Myers: Well, I mean, I think the idea of using snipers to create uncertainty and confusion and perhaps a degree of panic in populations is no different than the anthrax attacks that we had on the Senate office buildings and the Capitol; no different, really, than what we saw on September 11th in terms of using the airplanes. So I think it's those sorts of things. So I have no idea. I mean, it's just -- it's unknowable how that will work. I think -- my personal belief is that the al Qaeda organization is interested in killing lots of Americans. They've stated that as such, I think, and therefore, I'm not sure this sniper would be the way they'd go about it. On the other hand, who knows?
And I don't -- the only -- I don't know the connection to that and Iraq. I don't know where you're headed with that. What was your thought?
Q Well, in other words, if we invaded Iraq tomorrow morning, perhaps a response would be sniper attacks in cities in the United States. Therefore, it's a weight on the scale.
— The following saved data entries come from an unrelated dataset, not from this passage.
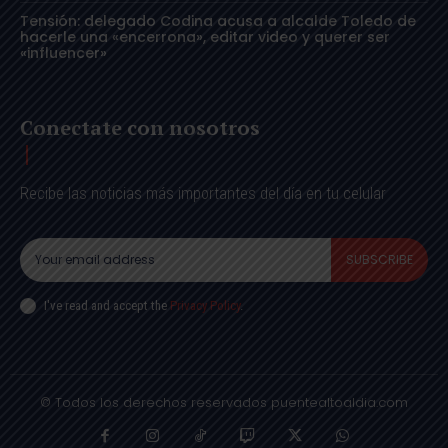
Tensión: delegado Codina acusa a alcalde Toledo de
hacerle una «encerrona», editar video y querer ser
«influencer»
Conectate con nosotros
Recibe las noticias más importantes del día en tu celular
SUBSCRIBE
I've read and accept the
Privacy Policy
.
© Todos los derechos reservados puentealtoaldia.com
Myers: Well, I think -- you know, job one is the war on terrorism, and we're going to have watch that very, very carefully, as we do other things in the world that we have to do. And that would fall in that category, I think, of things that you have to watch out for. Of course, here in the United States, that would be primarily a law enforcement issue, notwithstanding the information sharing that would have to go on between the department here, other intel agencies and the civil authorities.
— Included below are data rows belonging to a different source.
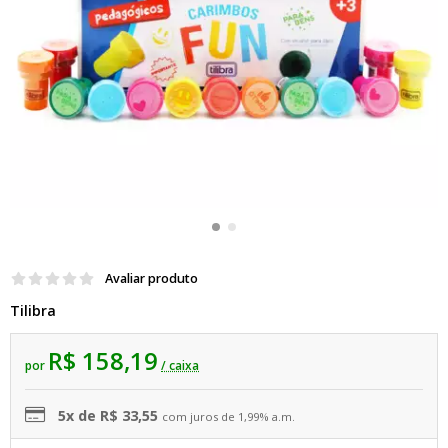
Avaliar produto
Tilibra
R$ 158,19
por
/ caixa
5x de R$ 33,55
com juros de 1,99% a.m.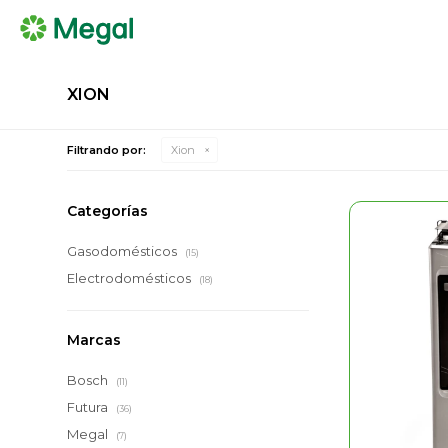
XION
Filtrando por:
Xion
Categorías
Gasodomésticos
(15)
Electrodomésticos
(18)
Marcas
Bosch
(11)
Futura
(36)
Megal
(7)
Q: Mr. Secretary, how do you assess -- (off mike) -- vis-a-vis to Iraq after the new elections in Turkey yesterday, where Mr. Erdogan, the new leader, already expressed some reservations?
Rumsfeld: I have not seen any statement to that effect at all, so I don't know that even answering the question makes much sense for me. I've seen the outcome of the elections, but I've not seen any authoritative comments from any of the people who were elected with respect to that subject.
Q: And one more question. Anything to say about your talks tomorrow with the chairman of the Turkish Joint Chief of Staff, General Hilmi Ozkok?
Rumsfeld: Yes. He is the guest of General Myers. General Myers is going to have meetings with him, as I am and others in the administration.
(To General Myers) And I believe you're hosting a dinner for him?
Myers: Yes, sir.
Rumsfeld: And we look forward to it. We welcome him to the United States.
Q Mr. Secretary, General, last week General Franks hinted at kind of expansion and formalization of our presence in the Horn of Africa area in the war on terrorism. Have any decisions been made that you can discuss? And can you sum up what our interest is in the Horn of Africa area?
Myers: Want me to try it?
Rumsfeld: Sure, go ahead.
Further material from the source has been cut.